CHICAGO--Pamela Pickens swayed her hips as her husband Tom led her in an impromptu dance to the strumming of guitarist Studebaker John at Chicago's famed blues bar, Kingston Mines.
The couple, wearing fedora hats and wide smiles, had driven five hours from their home in southeast Indiana to visit their favourite blues club, which had recently reopened for live performances after a year of shutdown due to COVID-19.
"It's so great to be back," said Pickens, 66, taking a drag from a cigarette outside the venue on a dancing break. "It makes me feel alive."
Inside the bar in the city's Lincoln Park neighborhood, a diverse crowd filled long tables, where they threw back cold beer and baskets of fried food while bopping along to the music.
At concert venues across the United States, from Denver to Washington, D.C., similar scenes have played out in recent weeks as cities lift COVID-19 restrictions and newly vaccinated music lovers return to their old haunts for the thrill of live music in public company.
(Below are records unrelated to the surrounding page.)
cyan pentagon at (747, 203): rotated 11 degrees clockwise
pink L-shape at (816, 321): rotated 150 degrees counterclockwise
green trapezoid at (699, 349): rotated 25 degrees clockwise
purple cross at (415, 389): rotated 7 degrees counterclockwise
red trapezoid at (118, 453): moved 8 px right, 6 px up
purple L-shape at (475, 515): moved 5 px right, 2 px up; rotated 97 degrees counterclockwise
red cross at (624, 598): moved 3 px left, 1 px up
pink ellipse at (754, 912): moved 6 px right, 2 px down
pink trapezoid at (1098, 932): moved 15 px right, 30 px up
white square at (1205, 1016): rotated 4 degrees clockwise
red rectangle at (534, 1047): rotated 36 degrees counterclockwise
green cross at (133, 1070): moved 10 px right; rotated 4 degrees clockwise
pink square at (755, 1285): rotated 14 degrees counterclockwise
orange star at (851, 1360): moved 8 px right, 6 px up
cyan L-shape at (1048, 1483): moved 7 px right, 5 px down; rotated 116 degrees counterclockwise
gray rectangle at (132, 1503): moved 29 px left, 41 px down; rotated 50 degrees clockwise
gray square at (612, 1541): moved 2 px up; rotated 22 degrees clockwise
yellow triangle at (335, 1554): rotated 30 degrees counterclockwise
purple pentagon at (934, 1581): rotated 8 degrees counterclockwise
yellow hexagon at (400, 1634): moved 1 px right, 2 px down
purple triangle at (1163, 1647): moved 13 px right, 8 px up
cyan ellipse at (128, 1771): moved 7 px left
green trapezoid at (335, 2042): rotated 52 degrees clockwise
It is one of the unmistakable sights - and sounds - of American life returning to normal, or closer to it.
Venues large and small are seeing demand soar for performers of all genres, who are scrambling to fine-tune their acts after a year of inaction. "When we started playing again, it was an out-of-body experience," said blues guitarist Joanna Connor, gearing up for her show at Kingston Mines one June evening. "It's reaffirmed that I need to do this for my soul."
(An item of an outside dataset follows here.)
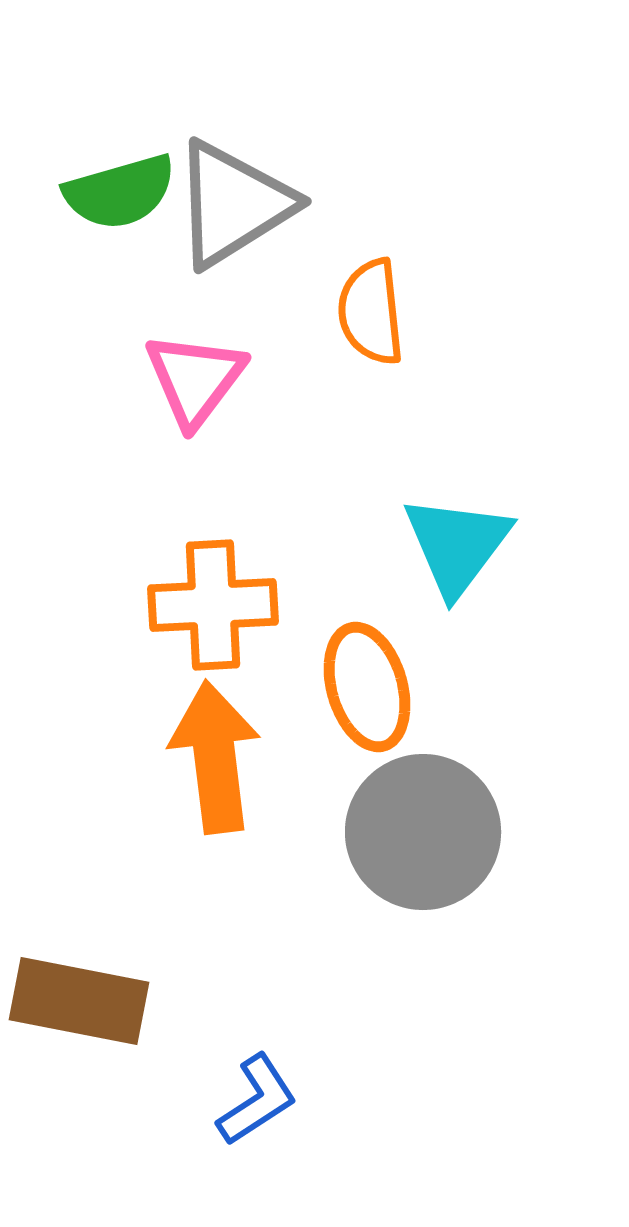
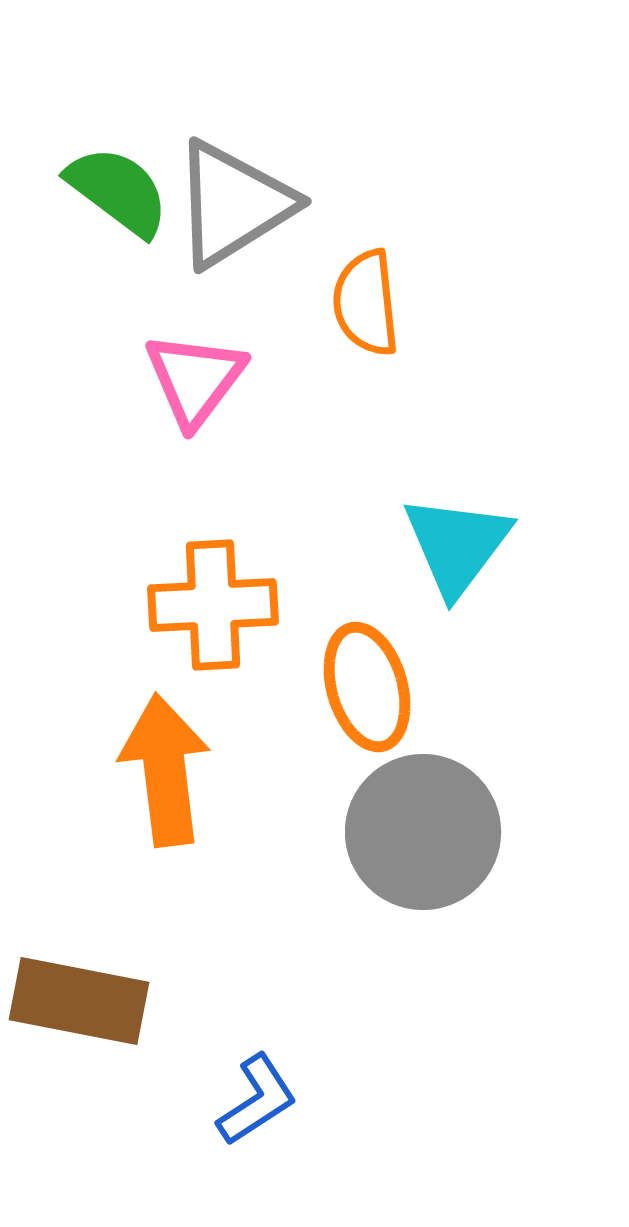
green semicircle: moved 2 px left, 1 px up; rotated 127 degrees counterclockwise
orange semicircle: moved 5 px left, 9 px up
orange arrow: moved 50 px left, 13 px down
In interviews, concert lovers described the invigorating experience of hearing live music in a crowded room once again. It felt like the antithesis of the homebound isolation they endured over the past year, and for many, it felt like an antidote.
In Alexandria, Virginia, a mostly middle-aged, Black crowd of more than 200 people swayed their arms in time with a wailing trombone at the Birchmere Music Hall's tribute to Motown concert. It was the first of many summer concerts that Lynette Shingler and her husband Earl planned to attend, now that they were vaccinated against COVID-19.
"If you are a music fanatic, listening to it on the radio is not the same," said Shingler, a 52-year-old federal employee in a floor-length blue dress. "You’ve really got to be in the atmosphere."
Across the river in Washington, D.C., a younger crowd of thousands has packed the dance floor night after night at Echostage, a nightclub that reopened its doors on June 11. Lit up by neon strobe lights and the glow of thousands of iPhones in outstretched hands, the room shook with bass vibrations as French DJ David Guetta jumped up and down onstage.
Guetta is one of several top electric dance music (EDM) headliners that Echostage has welcomed over the last month. The 3,000-person capacity venue started offering tickets for their summer lineup in May, selling 20,000 tickets in just the first few days, far outpacing their pre-pandemic sales rate, Vice President of Operations Matt Cronin said.
"I attribute it to just an absolute hunger for people to get out and see music again," he added.